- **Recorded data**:

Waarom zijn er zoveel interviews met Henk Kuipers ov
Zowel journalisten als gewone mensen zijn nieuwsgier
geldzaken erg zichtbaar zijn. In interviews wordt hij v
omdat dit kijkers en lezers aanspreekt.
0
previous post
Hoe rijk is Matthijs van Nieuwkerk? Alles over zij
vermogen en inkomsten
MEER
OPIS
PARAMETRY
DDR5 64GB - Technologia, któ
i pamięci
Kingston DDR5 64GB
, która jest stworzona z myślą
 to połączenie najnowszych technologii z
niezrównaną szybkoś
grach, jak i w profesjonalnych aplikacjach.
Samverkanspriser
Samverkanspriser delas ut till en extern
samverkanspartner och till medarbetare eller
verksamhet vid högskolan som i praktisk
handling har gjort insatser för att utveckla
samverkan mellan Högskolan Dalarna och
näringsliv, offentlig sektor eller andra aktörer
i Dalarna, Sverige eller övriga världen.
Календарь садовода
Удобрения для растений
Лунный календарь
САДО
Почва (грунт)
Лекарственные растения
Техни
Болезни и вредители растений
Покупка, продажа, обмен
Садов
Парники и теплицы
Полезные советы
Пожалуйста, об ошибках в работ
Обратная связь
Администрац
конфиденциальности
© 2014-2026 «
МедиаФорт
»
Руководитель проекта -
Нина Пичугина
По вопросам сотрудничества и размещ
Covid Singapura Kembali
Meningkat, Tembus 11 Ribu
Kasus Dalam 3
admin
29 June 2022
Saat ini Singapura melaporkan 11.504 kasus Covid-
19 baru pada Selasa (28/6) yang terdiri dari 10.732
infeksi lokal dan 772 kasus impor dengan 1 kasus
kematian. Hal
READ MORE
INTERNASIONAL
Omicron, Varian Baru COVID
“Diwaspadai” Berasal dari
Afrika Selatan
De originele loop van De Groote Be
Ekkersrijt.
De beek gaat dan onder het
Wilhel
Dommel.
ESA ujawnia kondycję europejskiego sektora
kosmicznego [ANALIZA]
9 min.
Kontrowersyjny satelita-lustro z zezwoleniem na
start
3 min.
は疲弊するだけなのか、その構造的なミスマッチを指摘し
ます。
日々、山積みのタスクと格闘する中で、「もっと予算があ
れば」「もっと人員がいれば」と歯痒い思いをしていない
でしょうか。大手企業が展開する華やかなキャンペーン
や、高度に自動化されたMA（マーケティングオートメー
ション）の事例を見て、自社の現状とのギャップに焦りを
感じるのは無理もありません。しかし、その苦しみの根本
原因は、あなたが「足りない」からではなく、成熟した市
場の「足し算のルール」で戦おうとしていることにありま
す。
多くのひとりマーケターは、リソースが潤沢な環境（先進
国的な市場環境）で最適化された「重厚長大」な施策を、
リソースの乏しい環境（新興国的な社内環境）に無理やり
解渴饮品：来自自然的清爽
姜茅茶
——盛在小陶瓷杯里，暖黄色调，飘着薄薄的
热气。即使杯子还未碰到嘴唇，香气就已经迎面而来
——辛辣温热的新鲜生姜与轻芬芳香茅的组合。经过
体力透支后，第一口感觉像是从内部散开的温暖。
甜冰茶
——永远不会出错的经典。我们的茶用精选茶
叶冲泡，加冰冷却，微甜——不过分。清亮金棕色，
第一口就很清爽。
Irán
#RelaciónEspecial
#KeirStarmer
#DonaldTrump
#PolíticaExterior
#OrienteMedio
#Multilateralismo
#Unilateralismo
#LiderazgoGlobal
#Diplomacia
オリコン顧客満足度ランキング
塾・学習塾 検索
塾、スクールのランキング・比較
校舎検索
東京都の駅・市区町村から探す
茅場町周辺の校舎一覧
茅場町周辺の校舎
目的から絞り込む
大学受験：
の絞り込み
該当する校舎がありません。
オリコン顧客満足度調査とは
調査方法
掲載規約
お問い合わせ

- **What to produce**: Among the lines above, find those with the string "Singapura" and copy them.

- **Reply to the task**:
Covid Singapura Kembali
Saat ini Singapura melaporkan 11.504 kasus Covid-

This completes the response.